His statements were initially interpreted by media as conceding that the accord signed last week enabled the breakout time to shrink to near zero after the first decade, but clarifications were later issued that said that the president was referring to a scenario without a deal.

Obama sat down with NPR as part of a series of media interviews following the announcement of a political framework agreement with Iran in Lausanne, Switzerland, last week. The agreement was meant to outline the core parameters of a larger, comprehensive nuclear accord, which world powers hope to reach by June 30.

In the same interview, Obama questioned the wisdom of a new condition set forth by Prime Minister Benjamin Netanyahu that would be required for Israel’s acceptance of a comprehensive deal.

Netanyahu wants Iran to “act like a normal country” before being treated like one by the international community.

That includes its recognition of Israel as a UN-member state, he says.

“The notion that we would condition Iran not getting nuclear weapons in a verifiable deal on Iran recognizing Israel is really akin to saying that we won’t sign a deal unless the nature of the Iranian regime completely transforms,” Obama told NPR.

“That is, I think, a fundamental misjudgment,” he said.

The president’s statement was interpreted by Zionist Union officials as an attack by the president on their leader, Isaac Herzog. They noted that throughout the campaign, Herzog said he would insist on such recognition.

In a February 16 speech to the Institute for National Security Studies, Herzog said he would demand that in any agreement Iran would recognize Israel as a member of the United Nations and make it clear that Iran accepts Israel as part of the family of nations.
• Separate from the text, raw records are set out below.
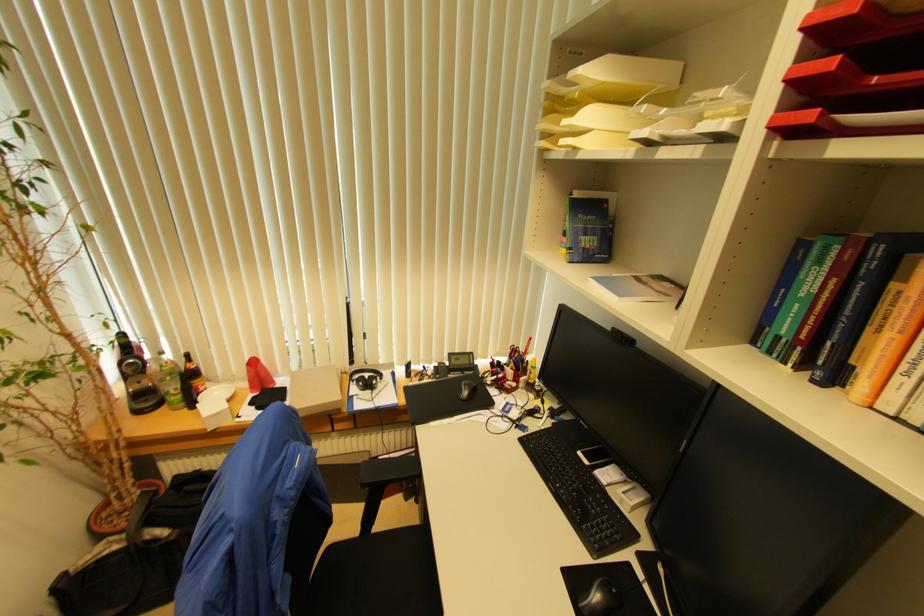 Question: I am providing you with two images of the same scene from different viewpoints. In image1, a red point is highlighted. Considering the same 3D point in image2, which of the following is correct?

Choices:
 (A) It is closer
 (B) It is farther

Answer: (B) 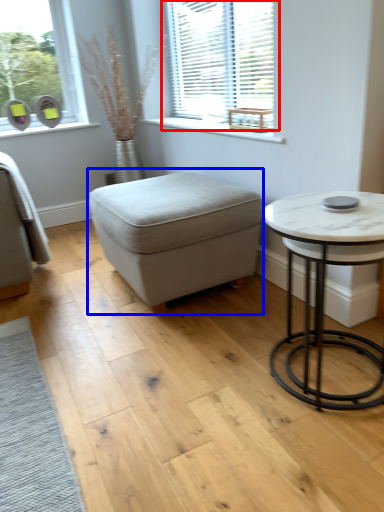 Question: Among these objects, which one is farthest to the camera, window (highlighted by a red box) or music stool (highlighted by a blue box)?

Choices:
 (A) window
 (B) music stool

Answer: (A) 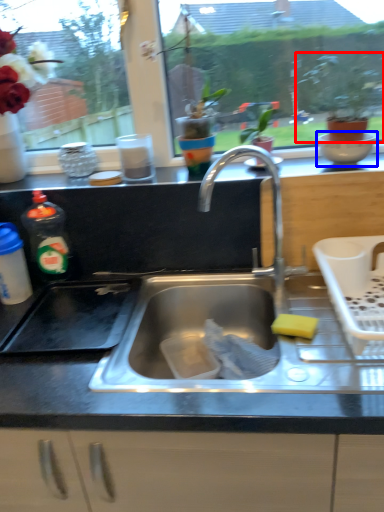 Question: Which point is further to the camera, houseplant (highlighted by a red box) or mixing bowl (highlighted by a blue box)?

Choices:
 (A) houseplant
 (B) mixing bowl

Answer: (B) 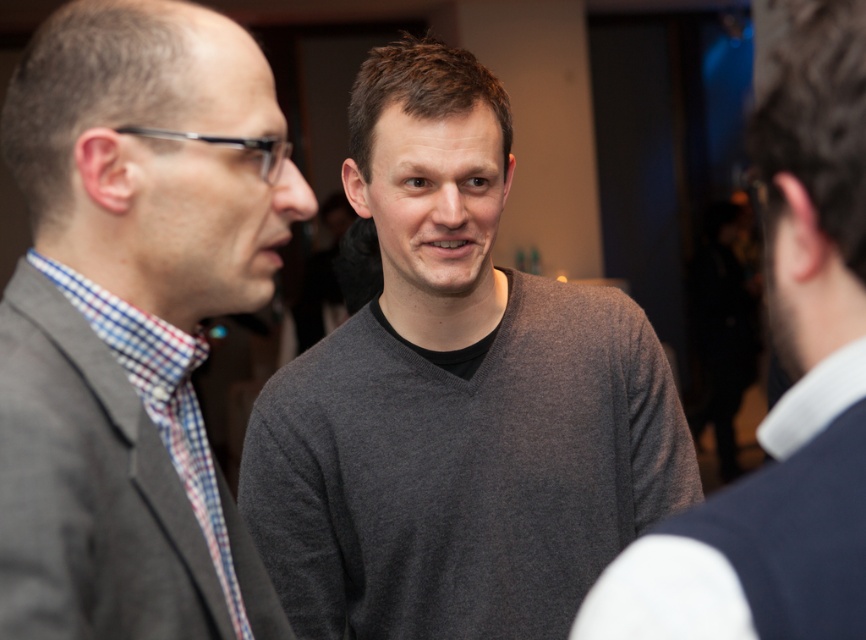 You are standing in the room and see two points marked in the image. Which point is closer to you, point (595, 468) or point (724, 518)?

Point (595, 468) is closer to you because it is further to the viewer than point (724, 518).

You are trying to decide which sweater to wear for an event. You see the matte gray sweater at center and the dark gray sweater at center in the image. Which one has a wider appearance?

The matte gray sweater at center is wider than the dark gray sweater at center according to the description.

You are a photographer standing in the scene. You want to take a photo of both the gray matte sweater at center and the matte gray sweater at center. Since they are the same color, how far apart are they from each other to ensure they are both in focus?

The gray matte sweater at center and the matte gray sweater at center are 25.92 inches apart. To ensure both are in focus, the photographer should adjust the camera settings to account for the 25.92 inches distance between them. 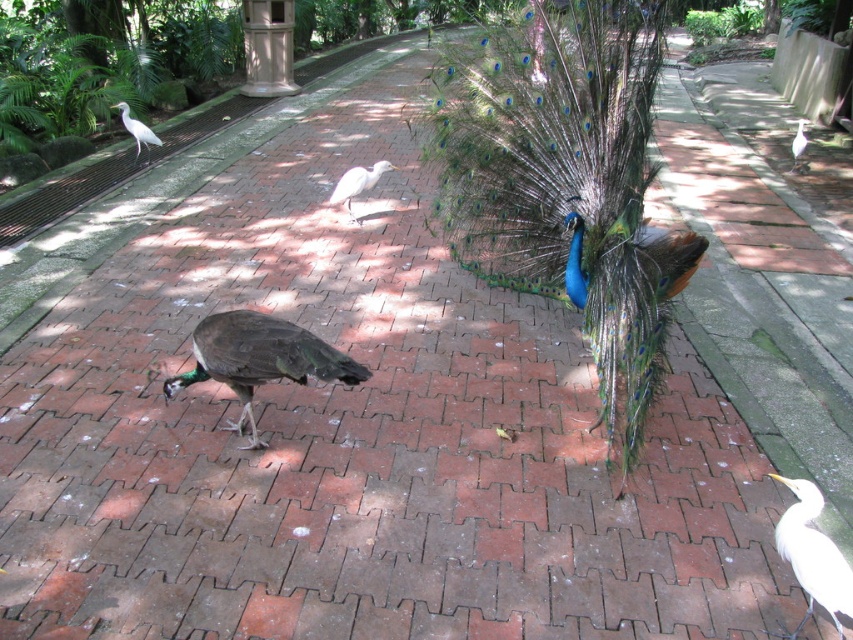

Herzog said in the speech that he was surprised that Netanyahu had never issued such a demand from the P5+1 countries negotiating with Iran. After Netanyahu raised the issue for the first time Friday, Ha’aretz editor Aluf Benn wrote that it was a sign that a unity government of the Likud and Zionist Union could be on the way.

“It is a legitimate request that Iran recognize our country and Herzog was right to demand it,” said MK Hilik Bar, Labor’s secretary-general and a speaker at last month’s J-Street conference.

Herzog’s spokesman declined to comment.